Od wyborów parlamentarnych z 2011 r. powtarzam z uporem feministy, że ministrem kultury powinna zostać kobieta. I nie chodzi tu o stereotypowe wyobrażenie kobiety jako kogoś, kto zajmuje się mniej istotnymi sprawami, takimi jak ogrodnictwo czy właśnie kultura. Przeciwnie - ta dziedzina jest dzisiaj niezwykle ważna, jeśli w ogóle nie najważniejsza. Bo to właśnie kultura nas wyróżnia w rzeczywistości globalnego rynku, opanowanej przez ponadnarodowe korporacje.

Od kultury zależy, czy zachowamy tożsamość, czy też zmienimy się w liczby w excelowych tabelkach speców od marketingu. Kultura jest wreszcie przestrzenią emancypacji - jest w niej miejsce na głosy, które z trudem przebijają się w debacie publicznej i życiu społecznym, w tym przede wszystkim na głosy kobiet.

Kultura to zbyt poważne zadanie, aby powierzać je facetom. Ich wieczne dążenie do rywalizacji, skłonność do budowania hierarchii i przesadne skupienie na sobie rozmijają się ze współczesną kulturą, która jest antyhierarchiczna, demokratyczna, oparta na negocjacji i poziomych strukturach. To nie przypadek, że kobiety najlepiej sprawdzają się w rolach menedżerów zarządzających instytucjami i projektami kulturalnymi. Są nastawione na współpracę, a nie rywalizację, charakteryzuje je zdolność kompromisu i umiejętność negocjacji, a ich empatia gwarantuje, że każdy może się poczuć równoprawnym uczestnikiem organizowanego przez nie wydarzenia. Autorytarne, "męskie" metody zarządzania zniszczyły w Polsce niejeden teatr i niejedno muzeum.

Nie znam ani jednej instytucji kultury, którą do ruiny doprowadziłaby kobieta, znam natomiast przykłady takich, które kobiety odbudowały po facetach.

Nominacja dla polityczki, menedżerki lub artystki na stanowisko ministry kultury byłaby tylko potwierdzeniem faktycznej dominacji kobiet w tej dziedzinie. Kobiety już rządzą w kulturze, i to nie tylko w instytucjach, także na poziomie rodzin i związków. To kobiety najczęściej decydują o wyjściu do kina, teatru czy filharmonii, czytają więcej książek i oglądają więcej spektakli teatralnych od mężczyzn. Jak to ujął pewien norweski polityk, są ministrami kultury swoich rodzin.

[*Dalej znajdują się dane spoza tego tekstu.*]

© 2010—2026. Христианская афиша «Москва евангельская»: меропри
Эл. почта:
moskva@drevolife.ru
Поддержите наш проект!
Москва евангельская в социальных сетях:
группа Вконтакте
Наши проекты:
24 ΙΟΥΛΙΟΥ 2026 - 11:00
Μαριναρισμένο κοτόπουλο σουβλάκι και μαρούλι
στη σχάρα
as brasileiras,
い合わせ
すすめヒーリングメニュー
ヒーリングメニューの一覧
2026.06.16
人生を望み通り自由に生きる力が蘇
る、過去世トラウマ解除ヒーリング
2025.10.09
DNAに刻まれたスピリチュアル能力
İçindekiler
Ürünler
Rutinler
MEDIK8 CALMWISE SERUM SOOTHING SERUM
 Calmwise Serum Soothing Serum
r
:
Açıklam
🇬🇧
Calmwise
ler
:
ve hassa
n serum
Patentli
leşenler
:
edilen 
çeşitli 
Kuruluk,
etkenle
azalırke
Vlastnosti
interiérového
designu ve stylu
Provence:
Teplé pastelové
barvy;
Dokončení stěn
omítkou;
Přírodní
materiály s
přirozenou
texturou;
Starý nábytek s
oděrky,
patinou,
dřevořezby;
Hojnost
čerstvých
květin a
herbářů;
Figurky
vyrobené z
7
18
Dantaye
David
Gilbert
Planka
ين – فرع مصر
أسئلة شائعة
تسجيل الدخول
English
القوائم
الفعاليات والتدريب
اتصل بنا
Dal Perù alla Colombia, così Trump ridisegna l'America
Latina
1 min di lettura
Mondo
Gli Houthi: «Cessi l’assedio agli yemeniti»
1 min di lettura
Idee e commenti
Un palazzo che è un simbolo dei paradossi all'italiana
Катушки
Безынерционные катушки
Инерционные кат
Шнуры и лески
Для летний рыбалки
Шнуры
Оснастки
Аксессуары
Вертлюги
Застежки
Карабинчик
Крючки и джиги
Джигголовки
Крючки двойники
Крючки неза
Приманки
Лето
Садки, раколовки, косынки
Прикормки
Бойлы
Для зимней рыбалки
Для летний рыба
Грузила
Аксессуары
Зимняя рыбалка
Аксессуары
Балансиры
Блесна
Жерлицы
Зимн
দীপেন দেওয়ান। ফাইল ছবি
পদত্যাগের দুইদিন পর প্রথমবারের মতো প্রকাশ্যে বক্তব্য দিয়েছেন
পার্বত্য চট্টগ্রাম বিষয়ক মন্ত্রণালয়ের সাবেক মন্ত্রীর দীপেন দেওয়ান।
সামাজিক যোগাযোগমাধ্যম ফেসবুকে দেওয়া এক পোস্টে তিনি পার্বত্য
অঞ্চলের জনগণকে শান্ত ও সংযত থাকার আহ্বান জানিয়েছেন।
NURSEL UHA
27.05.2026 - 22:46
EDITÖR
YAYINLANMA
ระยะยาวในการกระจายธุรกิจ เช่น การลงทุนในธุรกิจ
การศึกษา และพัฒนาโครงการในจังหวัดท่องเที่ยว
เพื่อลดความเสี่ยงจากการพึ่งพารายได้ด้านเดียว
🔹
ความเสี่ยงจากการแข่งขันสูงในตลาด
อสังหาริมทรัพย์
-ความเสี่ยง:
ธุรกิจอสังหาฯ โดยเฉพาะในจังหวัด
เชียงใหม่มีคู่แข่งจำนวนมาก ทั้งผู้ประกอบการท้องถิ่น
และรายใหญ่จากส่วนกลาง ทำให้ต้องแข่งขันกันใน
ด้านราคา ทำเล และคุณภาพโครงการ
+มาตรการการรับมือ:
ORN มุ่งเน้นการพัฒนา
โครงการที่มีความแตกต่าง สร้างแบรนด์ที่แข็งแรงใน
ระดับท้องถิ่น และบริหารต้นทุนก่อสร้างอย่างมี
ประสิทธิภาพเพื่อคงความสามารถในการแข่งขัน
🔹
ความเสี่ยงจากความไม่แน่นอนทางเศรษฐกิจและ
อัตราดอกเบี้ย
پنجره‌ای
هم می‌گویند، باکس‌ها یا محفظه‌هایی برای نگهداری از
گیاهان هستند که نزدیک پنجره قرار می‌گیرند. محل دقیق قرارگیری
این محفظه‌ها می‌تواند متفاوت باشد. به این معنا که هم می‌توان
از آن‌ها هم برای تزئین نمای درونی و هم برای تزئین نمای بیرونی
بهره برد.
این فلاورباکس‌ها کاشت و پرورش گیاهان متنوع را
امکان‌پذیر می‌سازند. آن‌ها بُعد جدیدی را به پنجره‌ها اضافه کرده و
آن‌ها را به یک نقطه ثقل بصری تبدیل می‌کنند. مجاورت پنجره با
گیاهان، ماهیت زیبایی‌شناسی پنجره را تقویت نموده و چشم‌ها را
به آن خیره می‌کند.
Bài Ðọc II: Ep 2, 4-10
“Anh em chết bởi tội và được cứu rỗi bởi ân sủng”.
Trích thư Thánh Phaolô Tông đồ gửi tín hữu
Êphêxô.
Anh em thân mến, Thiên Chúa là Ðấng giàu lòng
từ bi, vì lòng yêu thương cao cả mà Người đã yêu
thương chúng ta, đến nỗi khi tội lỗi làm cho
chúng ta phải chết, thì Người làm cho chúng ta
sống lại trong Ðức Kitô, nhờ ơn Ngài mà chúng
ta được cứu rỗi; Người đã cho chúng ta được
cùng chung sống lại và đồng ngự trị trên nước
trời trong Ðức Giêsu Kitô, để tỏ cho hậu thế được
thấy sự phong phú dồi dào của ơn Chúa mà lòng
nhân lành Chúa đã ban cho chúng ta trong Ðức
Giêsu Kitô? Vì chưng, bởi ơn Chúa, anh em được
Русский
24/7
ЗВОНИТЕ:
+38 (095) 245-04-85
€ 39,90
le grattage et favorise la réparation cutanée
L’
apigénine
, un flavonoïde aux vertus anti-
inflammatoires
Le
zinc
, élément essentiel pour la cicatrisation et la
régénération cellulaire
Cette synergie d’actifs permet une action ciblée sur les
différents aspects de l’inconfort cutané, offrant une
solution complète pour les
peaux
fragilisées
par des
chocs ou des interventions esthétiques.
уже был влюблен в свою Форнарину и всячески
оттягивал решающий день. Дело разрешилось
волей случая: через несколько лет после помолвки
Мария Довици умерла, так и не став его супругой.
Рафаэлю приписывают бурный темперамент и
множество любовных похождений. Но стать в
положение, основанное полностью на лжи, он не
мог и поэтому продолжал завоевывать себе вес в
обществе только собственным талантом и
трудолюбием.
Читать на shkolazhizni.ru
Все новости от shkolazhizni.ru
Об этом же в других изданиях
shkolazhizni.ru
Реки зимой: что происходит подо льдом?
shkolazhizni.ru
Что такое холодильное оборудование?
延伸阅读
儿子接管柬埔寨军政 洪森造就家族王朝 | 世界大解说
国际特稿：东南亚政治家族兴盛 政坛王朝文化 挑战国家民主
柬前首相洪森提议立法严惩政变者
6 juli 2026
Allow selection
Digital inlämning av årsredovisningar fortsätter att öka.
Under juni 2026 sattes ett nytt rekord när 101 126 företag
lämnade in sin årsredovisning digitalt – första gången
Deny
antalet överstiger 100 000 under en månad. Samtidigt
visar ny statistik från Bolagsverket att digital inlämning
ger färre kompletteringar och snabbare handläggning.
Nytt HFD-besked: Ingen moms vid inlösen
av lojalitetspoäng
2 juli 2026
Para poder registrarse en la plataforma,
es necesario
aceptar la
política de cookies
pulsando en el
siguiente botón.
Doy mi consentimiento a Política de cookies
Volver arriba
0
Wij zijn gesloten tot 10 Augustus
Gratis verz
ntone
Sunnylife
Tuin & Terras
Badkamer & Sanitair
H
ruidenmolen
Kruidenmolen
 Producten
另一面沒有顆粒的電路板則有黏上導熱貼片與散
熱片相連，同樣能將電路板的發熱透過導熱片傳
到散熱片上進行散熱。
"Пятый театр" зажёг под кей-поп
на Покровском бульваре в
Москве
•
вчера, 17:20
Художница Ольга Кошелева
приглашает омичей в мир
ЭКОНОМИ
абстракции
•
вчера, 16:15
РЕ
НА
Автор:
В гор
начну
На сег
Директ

Dlaczego jednej z nich nie powierzyć całego ministerstwa? Jestem przekonany, że kobieta na stanowisku ministra kultury rozsądniej wydawałaby pieniądze, zadbałaby o demokratyczny dostęp do kultury, pomyślałaby o opiece socjalnej dla twórców i broniłaby wolności twórczej.

Powtórzę więc apel sprzed trzech lat: po 1989 r. Ministerstwem Kultury dwa razy kierowały kobiety - Izabella Cywińska i Joanna Wnuk-Nazarowa.

Najwyższy czas na trzecią ministrę.

Pracownia

X
Nie jesteś zalogowany. Zaloguj się.
Trwa wyszukiwanie

Kafelki

Nakieruj na kafelki, aby zobaczyć ich opis.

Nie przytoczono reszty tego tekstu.